Closing the culture gap (On culture)

A five-point plan to reconnect employees

With a good total rewards program, an organization might reasonably expect employees to be motivated to do their best and drive operational efficiency so the company will meet its financial objectives and realize business success.

But this is a costly assumption. It overlooks two huge factors in the whole total rewards equation: culture and communication. If the executive team and employees are on different pages, how effective and productive can the company be? It may be wasting valuable resources by underutilizing people while investing in a total rewards program that doesn’t deliver.

Getting on the same page

The company has a corporate vision of where it wants to go, what it wants to achieve and what success looks like. This vision is supported by three strategic objectives: financial, operations and people.

In terms of financial objectives, the company sets revenue targets, return on investments objectives and share price goals. With respect to operations, it sets out processes, procedures and tactics to meet customer demand, provide the required level of service quality and differentiate itself from the competition. And if the people are engaged, committed to the company and dedicated to their role, they will help achieve financial and operational targets.

That’s the company vision. A company hopes its total rewards program will be the catalyst to making that vision a reality and securing employee engagement. If it doesn’t seem to be working, the problem might be unrelated to the total rewards plan. Perhaps someone forgot to involve the employees — to tell the employees what they should be striving for and why. In that case, what the company might have on its hand is a culture gap.

Top-down support and bottom-up involvement

The solution is, fortunately, simple: start a dialogue with employees.

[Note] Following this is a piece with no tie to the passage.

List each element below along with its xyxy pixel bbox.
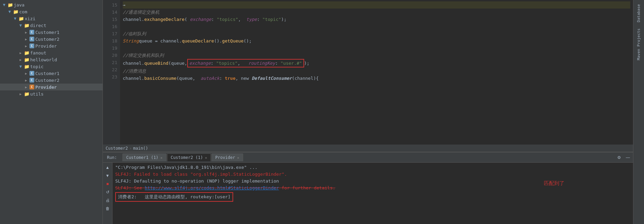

The following five-step process can be used to connect total rewards with the corporate culture and engage employees. For a culture connection to be effective, it must have top-down support and bottom-up involvement and implementation.

1. The executive team articulates the executive view. The executive team gets together as a group to discuss their views on the business strategy, people strategy, work environment, career environment and total rewards by answering these kinds of questions:

•What are their business issues?

•What are their operational imperatives?

•What is the role of their people in contributing, identifying and resolving these issues and imperatives?

•What are their expectations of their people?

•What are the expectations of their people of them?

•Is there a breakdown in employee engagement?

•How is this breakdown affecting the business?

•What needs to change and why?

•What are the barriers to change?

2. The executive team discusses employee expectations and parameters for change. Employees have musts, needs and wants. Employees must have effective leadership and they need to have learning and career growth opportunities. They may want to have a flexible work arrangement. The musts and some of the needs cannot be negotiated. The balance of what they need and want is up for discussion.

3. The executive team explores the employee view. The executive team then dons a different hat. They stop being executives and start thinking like employees. How would their employees answer the questions above related to business strategy, people strategy, work environment, career environment and total rewards?

4. Employees share their views. Groups of employees are asked to share their views on the same issues posed before the executive team.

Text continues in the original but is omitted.